What the exercise asks: Output each entry exactly; skip nothing.

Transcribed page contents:
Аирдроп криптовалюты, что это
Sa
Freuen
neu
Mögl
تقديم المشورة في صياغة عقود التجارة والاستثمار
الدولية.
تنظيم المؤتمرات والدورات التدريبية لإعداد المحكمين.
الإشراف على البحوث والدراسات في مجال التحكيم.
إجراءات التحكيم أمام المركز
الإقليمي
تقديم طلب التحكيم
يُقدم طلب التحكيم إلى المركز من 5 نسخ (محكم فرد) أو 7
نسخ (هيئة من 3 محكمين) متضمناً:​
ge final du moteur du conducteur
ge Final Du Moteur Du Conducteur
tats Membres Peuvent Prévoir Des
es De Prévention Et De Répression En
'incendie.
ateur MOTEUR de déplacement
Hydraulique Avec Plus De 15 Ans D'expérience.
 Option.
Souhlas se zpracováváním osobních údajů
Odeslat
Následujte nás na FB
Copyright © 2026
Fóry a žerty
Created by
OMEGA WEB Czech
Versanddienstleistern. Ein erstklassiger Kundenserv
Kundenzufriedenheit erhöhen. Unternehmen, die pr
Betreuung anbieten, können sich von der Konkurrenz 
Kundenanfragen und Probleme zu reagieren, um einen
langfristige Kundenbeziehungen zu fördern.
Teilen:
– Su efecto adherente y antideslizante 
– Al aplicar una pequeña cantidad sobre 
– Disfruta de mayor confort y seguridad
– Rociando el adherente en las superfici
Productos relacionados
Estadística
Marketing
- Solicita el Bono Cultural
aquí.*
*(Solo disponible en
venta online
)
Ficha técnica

Answer below:
Аирдроп криптовалюты, что это
Sa
Freuen
neu
Mögl
تقديم المشورة في صياغة عقود التجارة والاستثمار
الدولية.
تنظيم المؤتمرات والدورات التدريبية لإعداد المحكمين.
الإشراف على البحوث والدراسات في مجال التحكيم.
إجراءات التحكيم أمام المركز
الإقليمي
تقديم طلب التحكيم
يُقدم طلب التحكيم إلى المركز من 5 نسخ (محكم فرد) أو 7
نسخ (هيئة من 3 محكمين) متضمناً:​
ge final du moteur du conducteur
ge Final Du Moteur Du Conducteur
tats Membres Peuvent Prévoir Des
es De Prévention Et De Répression En
'incendie.
ateur MOTEUR de déplacement
Hydraulique Avec Plus De 15 Ans D'expérience.
 Option.
Souhlas se zpracováváním osobních údajů
Odeslat
Následujte nás na FB
Copyright © 2026
Fóry a žerty
Created by
OMEGA WEB Czech
Versanddienstleistern. Ein erstklassiger Kundenserv
Kundenzufriedenheit erhöhen. Unternehmen, die pr
Betreuung anbieten, können sich von der Konkurrenz 
Kundenanfragen und Probleme zu reagieren, um einen
langfristige Kundenbeziehungen zu fördern.
Teilen:
– Su efecto adherente y antideslizante 
– Al aplicar una pequeña cantidad sobre 
– Disfruta de mayor confort y seguridad
– Rociando el adherente en las superfici
Productos relacionados
Estadística
Marketing
- Solicita el Bono Cultural
aquí.*
*(Solo disponible en
venta online
)
Ficha técnica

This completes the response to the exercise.